Indirect, passive communication might look like this; “Other kids’ moms don’t get twisted up if the kids are out late. Get a chill pill, Mom. I’m here” or “no way am I helping. You’re a piece of work. Get a grip.”

 

This sort of idea exchange is difficult, at best, hard not to respond to, under most circumstances, and entirely provocative most of the time. This kind of communication is why mothers flee quickly upon noticing their children returning from school.

 

Fortunately, children grow up. Thereafter, they tend to speak to us primarily with direct, assertive language patterns. Then they present us with grandchildren and we are able to witness/participate in immature patterns of communication once more.

 

Until we merit seeing our children’s children, it’s useful to keep in mind that teens aggravate their parents into attending to them not because they are malicious beasts but because they are unskilled rhetors. They neither hate their parents nor are interested in investing more than a smidge of their energy into familial talk.
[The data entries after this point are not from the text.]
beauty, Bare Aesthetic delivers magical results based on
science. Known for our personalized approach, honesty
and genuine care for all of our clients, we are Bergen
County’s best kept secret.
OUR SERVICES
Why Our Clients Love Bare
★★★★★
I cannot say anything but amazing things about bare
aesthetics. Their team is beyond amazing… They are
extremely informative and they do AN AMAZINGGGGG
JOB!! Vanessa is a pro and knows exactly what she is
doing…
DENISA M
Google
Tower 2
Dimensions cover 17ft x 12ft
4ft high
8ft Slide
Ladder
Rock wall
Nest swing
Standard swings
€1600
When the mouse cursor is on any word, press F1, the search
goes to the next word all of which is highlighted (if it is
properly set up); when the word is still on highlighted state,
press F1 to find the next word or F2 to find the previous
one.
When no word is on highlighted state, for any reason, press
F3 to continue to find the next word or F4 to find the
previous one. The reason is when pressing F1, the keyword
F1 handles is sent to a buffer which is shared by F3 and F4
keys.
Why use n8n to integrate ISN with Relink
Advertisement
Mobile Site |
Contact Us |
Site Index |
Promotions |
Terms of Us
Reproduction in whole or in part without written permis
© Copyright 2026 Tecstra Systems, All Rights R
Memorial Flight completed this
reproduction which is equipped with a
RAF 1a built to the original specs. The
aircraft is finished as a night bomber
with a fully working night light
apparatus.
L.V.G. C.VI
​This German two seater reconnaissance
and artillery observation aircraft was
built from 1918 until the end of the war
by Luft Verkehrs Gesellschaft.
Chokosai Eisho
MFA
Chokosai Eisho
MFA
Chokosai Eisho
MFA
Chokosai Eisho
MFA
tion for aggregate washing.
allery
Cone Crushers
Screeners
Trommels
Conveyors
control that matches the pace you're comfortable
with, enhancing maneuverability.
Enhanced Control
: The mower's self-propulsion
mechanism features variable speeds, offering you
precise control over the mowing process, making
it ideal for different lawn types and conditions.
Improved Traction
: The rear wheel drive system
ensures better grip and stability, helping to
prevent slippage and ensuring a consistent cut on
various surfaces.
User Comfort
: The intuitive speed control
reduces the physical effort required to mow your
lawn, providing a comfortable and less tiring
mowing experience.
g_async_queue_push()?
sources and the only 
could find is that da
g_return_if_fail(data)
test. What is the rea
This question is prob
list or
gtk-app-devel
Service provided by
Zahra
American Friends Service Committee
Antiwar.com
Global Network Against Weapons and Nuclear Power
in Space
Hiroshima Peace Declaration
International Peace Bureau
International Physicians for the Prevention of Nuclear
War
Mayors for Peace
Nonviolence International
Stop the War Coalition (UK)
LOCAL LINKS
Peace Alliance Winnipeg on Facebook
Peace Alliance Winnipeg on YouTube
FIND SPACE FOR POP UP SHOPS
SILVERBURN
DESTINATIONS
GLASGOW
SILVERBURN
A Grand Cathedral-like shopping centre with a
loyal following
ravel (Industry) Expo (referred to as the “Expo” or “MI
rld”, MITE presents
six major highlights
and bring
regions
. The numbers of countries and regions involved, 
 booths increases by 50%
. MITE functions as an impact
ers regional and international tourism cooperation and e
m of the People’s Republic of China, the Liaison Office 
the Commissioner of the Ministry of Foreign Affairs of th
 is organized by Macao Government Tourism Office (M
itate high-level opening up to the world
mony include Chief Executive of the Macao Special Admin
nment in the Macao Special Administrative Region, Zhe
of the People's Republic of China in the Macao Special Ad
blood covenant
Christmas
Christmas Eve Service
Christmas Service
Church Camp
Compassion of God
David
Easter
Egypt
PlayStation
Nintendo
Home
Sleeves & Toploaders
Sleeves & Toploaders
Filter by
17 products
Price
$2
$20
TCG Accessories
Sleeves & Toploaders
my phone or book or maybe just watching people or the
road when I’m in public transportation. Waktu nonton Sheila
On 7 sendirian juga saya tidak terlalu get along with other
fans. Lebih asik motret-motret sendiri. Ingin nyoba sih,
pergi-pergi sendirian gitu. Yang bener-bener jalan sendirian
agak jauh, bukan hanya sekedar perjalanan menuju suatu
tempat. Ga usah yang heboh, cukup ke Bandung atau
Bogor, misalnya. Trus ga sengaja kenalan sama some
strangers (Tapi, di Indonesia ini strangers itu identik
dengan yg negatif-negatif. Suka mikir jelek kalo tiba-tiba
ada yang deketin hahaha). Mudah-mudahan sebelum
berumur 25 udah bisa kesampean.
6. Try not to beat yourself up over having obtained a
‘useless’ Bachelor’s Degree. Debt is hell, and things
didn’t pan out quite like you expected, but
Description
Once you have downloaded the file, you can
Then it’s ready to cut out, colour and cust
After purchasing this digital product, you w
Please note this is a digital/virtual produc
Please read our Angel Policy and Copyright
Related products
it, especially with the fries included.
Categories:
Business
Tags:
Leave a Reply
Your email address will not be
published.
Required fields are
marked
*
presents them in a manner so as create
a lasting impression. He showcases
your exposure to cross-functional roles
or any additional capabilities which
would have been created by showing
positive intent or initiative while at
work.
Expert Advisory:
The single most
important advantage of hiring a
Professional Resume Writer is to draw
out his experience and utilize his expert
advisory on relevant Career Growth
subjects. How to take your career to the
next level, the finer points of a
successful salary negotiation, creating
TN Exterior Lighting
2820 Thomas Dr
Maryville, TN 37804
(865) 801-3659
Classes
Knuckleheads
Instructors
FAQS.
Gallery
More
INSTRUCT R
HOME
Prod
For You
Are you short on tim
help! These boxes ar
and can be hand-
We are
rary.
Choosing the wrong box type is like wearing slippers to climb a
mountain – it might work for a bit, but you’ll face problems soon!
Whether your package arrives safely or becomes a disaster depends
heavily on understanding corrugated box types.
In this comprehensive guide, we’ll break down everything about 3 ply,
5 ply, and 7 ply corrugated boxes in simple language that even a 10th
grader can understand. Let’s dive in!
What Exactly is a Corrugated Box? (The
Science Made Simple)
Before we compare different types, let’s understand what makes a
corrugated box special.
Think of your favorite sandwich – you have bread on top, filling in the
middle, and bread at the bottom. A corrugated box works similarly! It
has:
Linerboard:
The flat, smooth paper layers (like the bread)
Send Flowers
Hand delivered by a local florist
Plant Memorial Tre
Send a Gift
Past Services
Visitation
After all, there are cars, term papers, parties, and the like which get higher priority for their attention.

 

Thus, the next time your teen turns up the volume on his or her most horrible tunes, tries to “defy” by dint of spiked, multi-colored hair, tells you you’re the worst parent in the world (mere hours before insisting only you can provide necessary hugs), crayons protest signs and marches around the neighborhood as a means to increasing his or her funding, or otherwise attempts to coerce you into regrettable responses, keep in mind that your offspring is functioning at the highest level with which he or she is familiar. As is true with less than perfect discourse, those other wonderfully adolescent behaviors are just highway markers on the route to maturity. Besides, were our children not to declare their independence through impossible talk and acts, we might have to pay someone to entertain us.